Illegal natural resource trade “fuelling” grave human rights crimes in Africa

28.06.17

Ephrem Rugiririza, JusticeInfo.Net
Emmanuelle Marchand speaking on June 7, 2017 at a symposium organized by Wayamo Foundation in Arusha, Tanzania Emmanuelle Marchand speaking on June 7, 2017 at a symposium organized by Wayamo Foundation in Arusha, Tanzania Wayamo

Is there a link between illegal trafficking and so-called “international” crimes like genocide, crimes against humanity and war crimes? That is not always the case, but the looting of natural resources sometimes gives armed groups the means to commit grave human rights abuses. Emmanuelle Marchand,  senior legal counsel to NGO Civitas Maxima, urges international criminal justice to pay more attention to organized crimes that could in some cases be categorized as “international” crimes. She explains in this interview with JusticeInfo. 

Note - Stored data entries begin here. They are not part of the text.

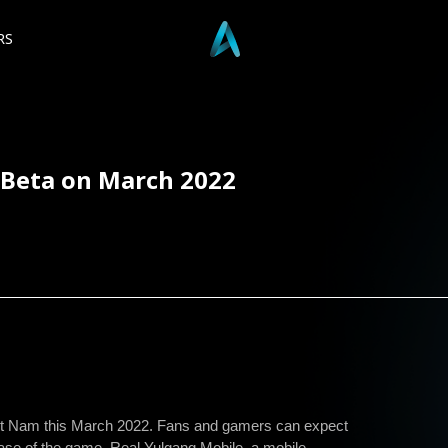
RS
 Beta on March 2022
Viet Nam this March 2022. Fans and gamers can expect
ease of the game. Real Yulgang Mobile, a mobile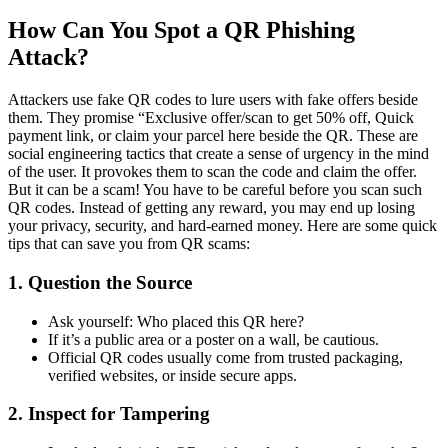
How Can You Spot a QR Phishing
Attack?
Attackers use fake QR codes to lure users with fake offers beside
them. They promise “Exclusive offer/scan to get 50% off, Quick
payment link, or claim your parcel here beside the QR. These are
social engineering tactics that create a sense of urgency in the mind
of the user. It provokes them to scan the code and claim the offer.
But it can be a scam! You have to be careful before you scan such
QR codes. Instead of getting any reward, you may end up losing
your privacy, security, and hard-earned money. Here are some quick
tips that can save you from QR scams:
1. Question the Source
Ask yourself: Who placed this QR here?
If it’s a public area or a poster on a wall, be cautious.
Official QR codes usually come from trusted packaging,
verified websites, or inside secure apps.
2. Inspect for Tampering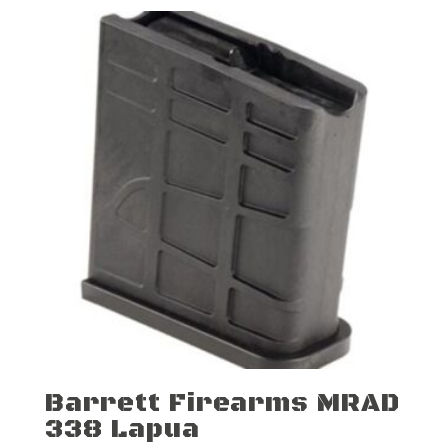
Barrett Firearms MRAD
338 Lapua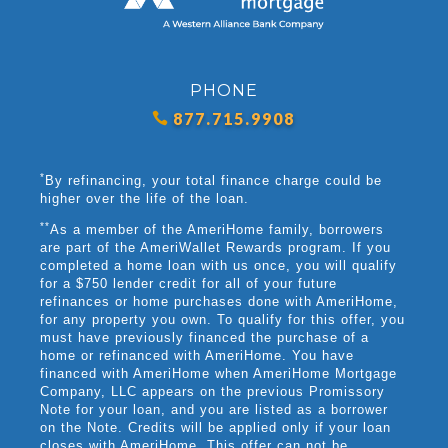
PHONE
877.715.9908
*
By refinancing, your total finance charge could be
higher over the life of the loan.
**
As a member of the AmeriHome family, borrowers
are part of the AmeriWallet Rewards program. If you
completed a home loan with us once, you will qualify
for a $750 lender credit for all of your future
refinances or home purchases done with AmeriHome,
for any property you own. To qualify for this offer, you
must have previously financed the purchase of a
home or refinanced with AmeriHome. You have
financed with AmeriHome when AmeriHome Mortgage
Company, LLC appears on the previous Promissory
Note for your loan, and you are listed as a borrower
on the Note. Credits will be applied only if your loan
closes with AmeriHome. This offer can not be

Are there current situations in Africa where organized cross-border trafficking is fuelling international crimes, or vice versa?

Unfortunately there are many examples, since illegal trade in natural resources has become one of the main ways for armed groups to fund wars and continue them. The most striking recent example is the Democratic Republic of Congo (DRC) where various armies, rebel groups and external actors have plundered its mineral resources whilst contributing to violence and exploitation during the region’s wars.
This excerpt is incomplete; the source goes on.